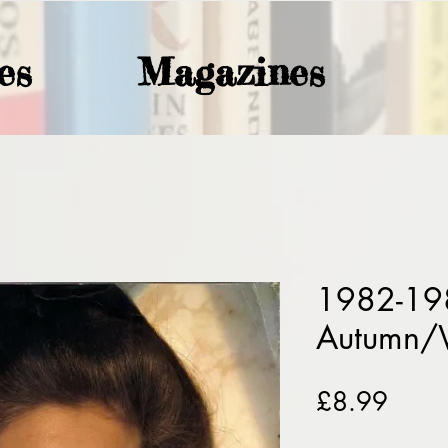
es
Magazines
1982-198
Autumn/
Price
£8.99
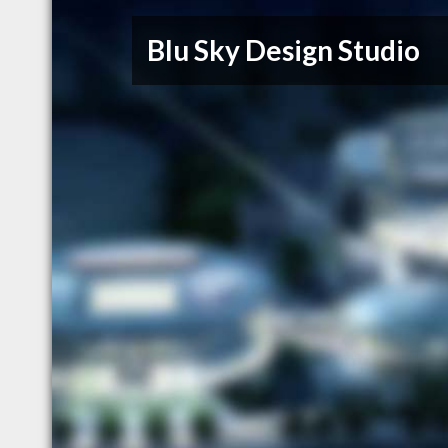
Blu Sky Design Studio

----

Aim of the task ▸ Copy out each record word for word and omit any pictures.

Result ▸
es
Magazines
1982-198
Autumn/
Price
£8.99
Blu Sky Design Studio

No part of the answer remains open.